Exercise directions:
Write an exact copy of the entries below that leaves out all pictures.

[Items from a data source]
----
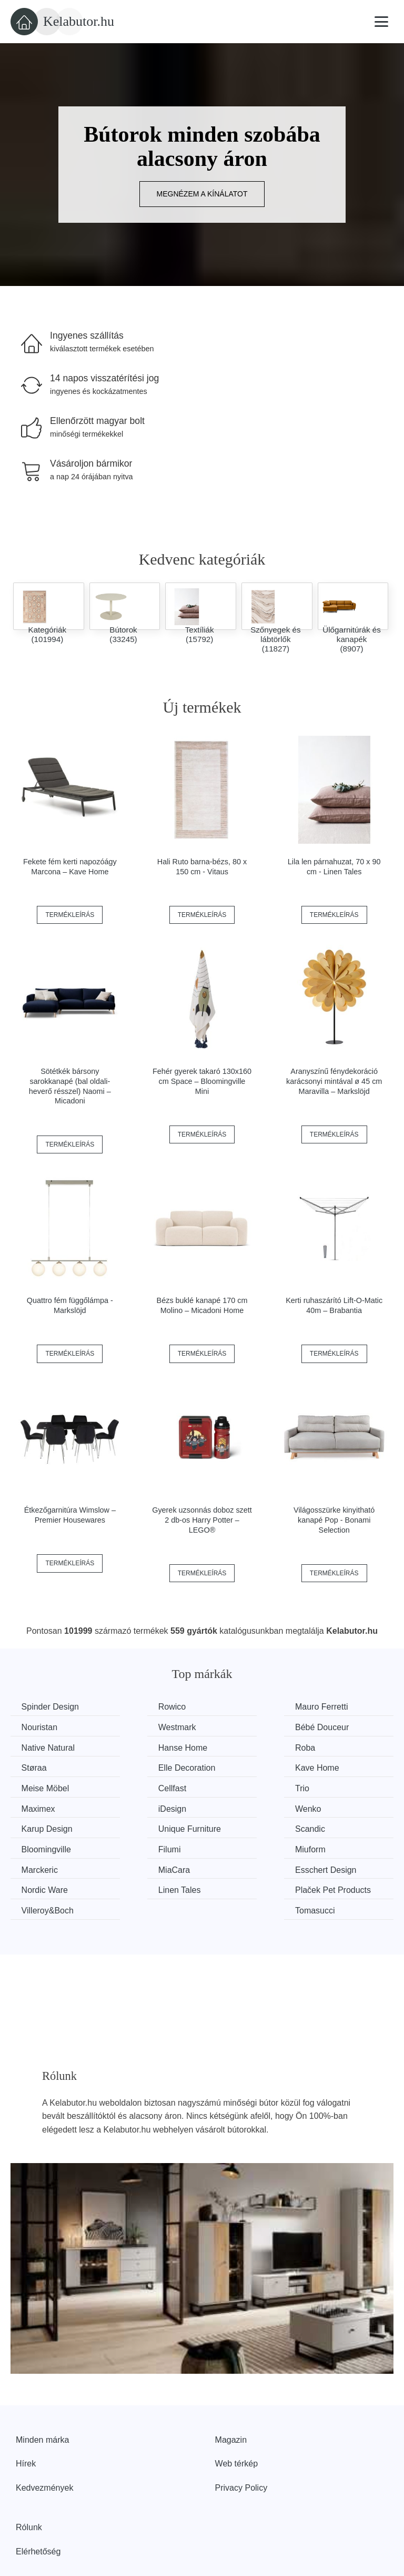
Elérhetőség (38, 2499)
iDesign (38, 1786)
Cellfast (136, 1766)
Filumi (231, 1805)
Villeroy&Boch (246, 1845)
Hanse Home (343, 1726)
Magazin (231, 2387)
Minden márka (42, 2387)
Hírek (26, 2411)
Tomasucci (339, 1845)
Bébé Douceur (149, 1726)
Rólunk (29, 2475)
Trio (227, 1766)
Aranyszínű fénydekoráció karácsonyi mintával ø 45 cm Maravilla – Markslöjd (334, 1081)
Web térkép (236, 2411)
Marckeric (42, 1825)
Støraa (134, 1746)
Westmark (43, 1726)
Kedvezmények (44, 2435)
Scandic (39, 1805)
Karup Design (245, 1786)
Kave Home (341, 1746)
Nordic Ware (342, 1825)
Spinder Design (52, 1706)
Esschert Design (251, 1825)
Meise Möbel (48, 1766)
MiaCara (138, 1825)
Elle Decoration (249, 1746)
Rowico (135, 1706)
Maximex (335, 1766)
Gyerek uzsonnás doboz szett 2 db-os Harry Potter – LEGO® (202, 1520)
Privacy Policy (241, 2435)
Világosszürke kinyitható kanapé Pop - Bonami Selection (334, 1520)
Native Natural (247, 1726)
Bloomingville (146, 1805)
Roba (34, 1746)
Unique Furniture (350, 1786)
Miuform (334, 1805)
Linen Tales (45, 1845)
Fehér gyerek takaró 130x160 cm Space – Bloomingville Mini (202, 1081)
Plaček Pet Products (142, 1852)
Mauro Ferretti (246, 1706)
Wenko (135, 1786)
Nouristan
----
Response area:
Elérhetőség (38, 2499)
iDesign (38, 1786)
Cellfast (136, 1766)
Filumi (231, 1805)
Villeroy&Boch (246, 1845)
Hanse Home (343, 1726)
Magazin (231, 2387)
Minden márka (42, 2387)
Hírek (26, 2411)
Tomasucci (339, 1845)
Bébé Douceur (149, 1726)
Rólunk (29, 2475)
Trio (227, 1766)
Aranyszínű fénydekoráció karácsonyi mintával ø 45 cm Maravilla – Markslöjd (334, 1081)
Web térkép (236, 2411)
Marckeric (42, 1825)
Støraa (134, 1746)
Westmark (43, 1726)
Kedvezmények (44, 2435)
Scandic (39, 1805)
Karup Design (245, 1786)
Kave Home (341, 1746)
Nordic Ware (342, 1825)
Spinder Design (52, 1706)
Esschert Design (251, 1825)
Meise Möbel (48, 1766)
MiaCara (138, 1825)
Elle Decoration (249, 1746)
Rowico (135, 1706)
Maximex (335, 1766)
Gyerek uzsonnás doboz szett 2 db-os Harry Potter – LEGO® (202, 1520)
Privacy Policy (241, 2435)
Világosszürke kinyitható kanapé Pop - Bonami Selection (334, 1520)
Native Natural (247, 1726)
Bloomingville (146, 1805)
Roba (34, 1746)
Unique Furniture (350, 1786)
Miuform (334, 1805)
Linen Tales (45, 1845)
Fehér gyerek takaró 130x160 cm Space – Bloomingville Mini (202, 1081)
Plaček Pet Products (142, 1852)
Mauro Ferretti (246, 1706)
Wenko (135, 1786)
Nouristan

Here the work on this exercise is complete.